I mentioned in one of my posts the other day about a piece of writing which I read when in India. Well, I thought a good starting point would be to share this. The book I was reading at the time was ‘A Field Guide to Getting Lost’ by Rebecca Solnit. However, the piece within her book which follows here was taken from Stephen Batchelor’s ‘Buddhism Without Beliefs’.
“SHUL” (Tibetan word) = TRACK
“A mark that remains after that which made it has passed by – a footprint for example.”
In other contexts ‘SHUL’ is used to describe the scarred hollow in the ground where a house once stood, the channel worn through rock where a river runs in flood, the indentation in the grass where an animal slept last night.
All of these are ‘SHUL’ – the impression of something that used to be there.
A path is a ‘SHUL’ because it is an impression in the ground left by the regular treading of feet, which has kept it clear of obstructions and maintained it for the use of others.
As a ‘SHUL’, emptiness can be compared to the impression of something that used to be there.
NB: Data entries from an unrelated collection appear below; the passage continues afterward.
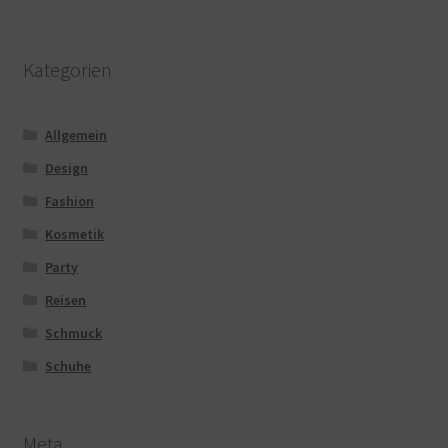
Kategorien
Allgemein
Design
Fashion
Kosmetik
Party
Reisen
Schmuck
Schuhe
Meta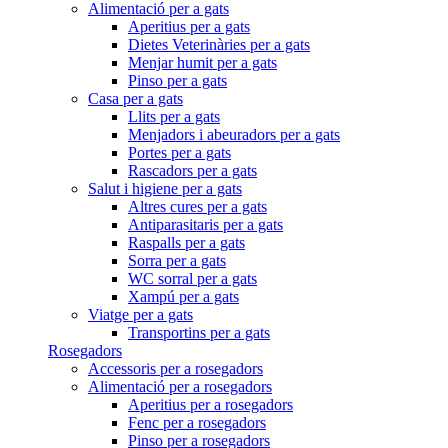
Alimentació per a gats
Aperitius per a gats
Dietes Veterinàries per a gats
Menjar humit per a gats
Pinso per a gats
Casa per a gats
Llits per a gats
Menjadors i abeuradors per a gats
Portes per a gats
Rascadors per a gats
Salut i higiene per a gats
Altres cures per a gats
Antiparasitaris per a gats
Raspalls per a gats
Sorra per a gats
WC sorral per a gats
Xampú per a gats
Viatge per a gats
Transportins per a gats
Rosegadors
Accessoris per a rosegadors
Alimentació per a rosegadors
Aperitius per a rosegadors
Fenc per a rosegadors
Pinso per a rosegadors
In this case, such an impression is formed by the indentations, hollows, scars and marks left by the turbulence of selfish craving.”
And from his website:
“A path is a ‘SHUL’ because of its essentially negative nature. An impression in the ground left by the regular tread of feet, a passage which is clear of obstruction.
We can translate ‘SHUL’ as track which in English means path/impression left by animal or person. To experience the track like nature of emptiness would be like recovering a path that had been lost, or stumbling into a clearing in the forest, where suddenly you can move and see clearly. To know emptiness is to experience the shocking absence of what normally determines the sense of who we are. It may only last a moment before the habits of a lifetime reassert themselves and close in once more. But for that moment, one witnesses oneself and the world as immediate, vivid and vulnerable.”